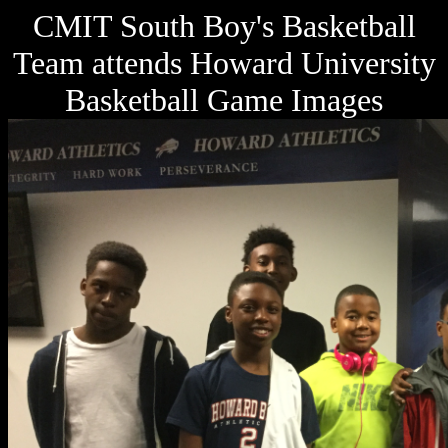
CMIT South Boy's Basketball
Team attends Howard University
Basketball Game Images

-- -- --

When a line in the data contains "Basketball", return it as written.

__The answer__
CMIT South Boy's Basketball
Basketball Game Images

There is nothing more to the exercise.